Additionally, without federal support for unemployment insurance or interest-free loans to cover state unemployment trust funds, employers in many states will face increased unemployment taxes. According to the Tax Foundation, 27 states have a tax that automatically triggers when the unemployment trust fund falls below a certain level.
Therefore, it is essential that we provide vital unemployment benefits to workers across the country, especially before the unemployment provisions in the FFCRA and the CARES Act expire at the end of December. Cutting off enhanced unemployment benefits while the economy is still in crisis would ignore the millions of Americans who are still suffering. We hope that you will support this measure as soon as possible.

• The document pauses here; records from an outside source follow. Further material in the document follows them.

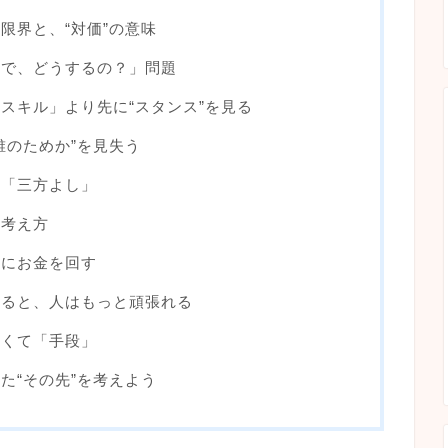
限界と、“対価”の意味
「で、どうするの？」問題
「スキル」より先に“スタンス”を見る
誰のためか”を見失う
い「三方よし」
の考え方
堂にお金を回す
あると、人はもっと頑張れる
なくて「手段」
た“その先”を考えよう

Representative Daniel T. Kildee, Chairman Danny K. Davis, Representatives Alma S. Adams, Ph.D., Nanette Diaz Barragán, Joyce Beatty, Don Beyer, Sanford D. Bishop, Jr., Earl Blumenauer, Lisa Blunt Rochester, Suzanne Bonamici, Brendan F. Boyle, Anthony Brown, Julia Brownley, Salud Carbajal, André Carson, Matthew Cartwright, Ed Case, Kathy Castor, Judy Chu, David N. Cicilline, Wm. Lacy Clay, Emanuel Cleaver, II, Steve Cohen, Jim Cooper, Mark DeSaulnier, Debbie Dingell, Anna G. Eshoo, Dwight Evans, Bill Foster, Marcia L. Fudge, Jimmy Gomez, Al Green, Raul M. Grijalva, Jahana Hayes, Pramila Jayapal, Henry C. “Hank” Johnson, Jr., Ro Khanna, Derek Kilmer, Ann Kirkpatrick, James R. Langevin, John B. Larson, Brenda L. Lawrence, Barbara Lee, Susie Lee, Andy Levin, Mike Levin, Alan Lowenthal, Doris Matsui, Betty McCollum, Gregory W. Meeks, Grace Meng, Gwen S. Moore, Jerrold Nadler, Donald Norcross, Eleanor Holmes Norton, Alexandria Ocasio-Cortez, Frank Pallone, Jr., Jimmy Panetta, Bill Pascrell, Jr., Stacey E. Plaskett, Mark Pocan, Jamie Raskin, Tim Ryan, Gregorio Kilili Camacho Sablan, Linda T. Sánchez, John P. Sarbanes, Jan Schakowsky, José E. Serrano, Terri A. Sewell, Mikie Sherrill, Albio Sires, Elissa Slotkin, Darren Soto, Rashida Tlaib, Nydia M. Velázquez, Peter Welch and Susan Wild.